I might well have struck her. She leaped to her feet, face flushed, all uncertainty dismissed. “You gave me your word!”
“Things change,” I said.
“You said you would suffer anything to keep Evan safe and loved and happy,” she said. “I believed you.”
“And so I will do. Where is he?”
“Look at yourself, Seyonne! You'll frighten him. You frighten all of us now.”
“Do you doubt me, too, Mistress? What more must I do to prove myself?” We stood face-to-face on the steep, dry slope overlooking the crude tent settlement where I had last visited my child. The sun angle was low, the world streaked and splashed with red-gold light that no one would mistake for darkness. “I will not discuss this. It's time Evan learned of me and of his rightful place in the world.”

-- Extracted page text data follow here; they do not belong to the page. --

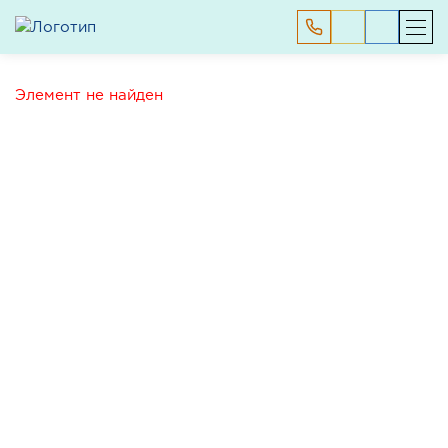
Элемент не найден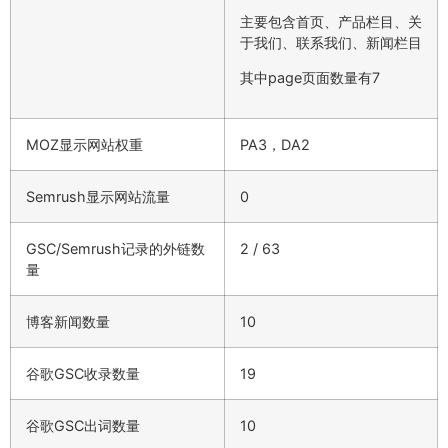
主要包含首页、产品栏目、关
于我们、联系我们、新闻栏目
其中page页面数量有7
MOZ显示网站权重
PA3，DA2
Semrush显示网站流量
0
GSC/Semrush记录的外链数
2 / 63
量
博客新闻数量
10
谷歌GSC收录数量
19
谷歌GSC出词数量
10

Her graceful jaw grew hard. “And what would he learn? We don't even know what you are anymore. Even the Prince fears you've changed into something other. How can I hand over my child to one who—?”
“Evan is
my
child. He should be with me, not running about the desert with a band of miserable outlaws in the middle of a human war. With your stupidities and your ignorance, you'll all be dead within the year.” I gathered a wind to fill my wings and took a step toward the tall woman. “Do not doubt my intent, and do not test me. Remember Parassa.”
Her bold flush had faded, but she neither backed away nor withered under my glare. “None of us will forget Parassa. Was it not Parassa where your blind blood thirst killed my brother Farrol—a man who called you friend and crippled Gorrid—a man of honor and faith who has sacrificed his personal vengeance to serve your Prince? Where seven of Lord Kiril's men fell at your hand because you would not lower yourself to speak to the Aveddi? What makes you think you are fit to care for a child?”